ABSTRACT: Biological organisms are open thermodynamic systems with metabolism. Therefore, most processes are not in equilibrium. Thermodynamic forces and fluxes drive biological processes under consumption of energy and dissipation of entropy. Such processes are irreversible. The understanding of nonequilibrium processes is important to analyze molecular reactions, protein function and metabolism in biology. This course introduces into the thermodynamics of irreversible processes and into the application of these concepts to elementary biological reactions (e.g. ion channel activities and ion pumps). Under certain conditions stable fluxes (stationary states) develop, or dissipative structures can form. Criteria for defining such states are formulated. As an important example, this course also introduces into the foundations of the physics of nerve pulses. This includes the treatment of the basic physical features of nerves, electrical conductance through cell membranes, cable theory, ion channels and the Hodgkin-Huxley model in particular, which forms the nonequilibrium basis of the accepted models for the action potential.
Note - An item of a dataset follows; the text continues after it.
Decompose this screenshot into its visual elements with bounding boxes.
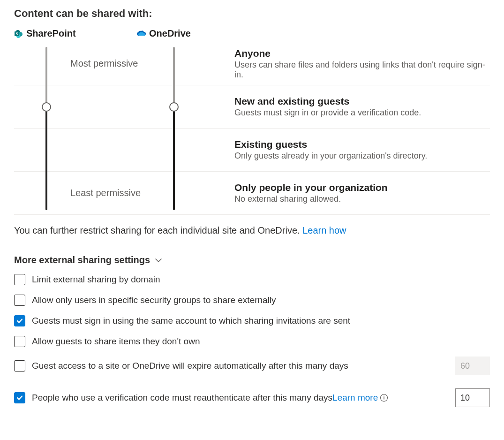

We contrast this classical theory of nerves by an adiabatic thermodynamic treatment of nerves leading to the possibility of solitons in membranes, thus forming an alternative basis for the origin of the nervous pulse that is based on reversible physics. The difference between reversible and dissipative processes is discussed. This includes channel activities and their lifetimes.
For physicists, chemists, biochemists and related subject after the bachelor.
LITERATURE: There will be handouts that are sufficient for understanding. The following is recommended reading: "Modern Thermodynamics: From Heat Engines to Dissipative Structures (Paperback) by D. Kondepudi and I. Prigogine" - Selected publications by Onsager, Einstein, Prigogine, Hodgkin and Huxley etc.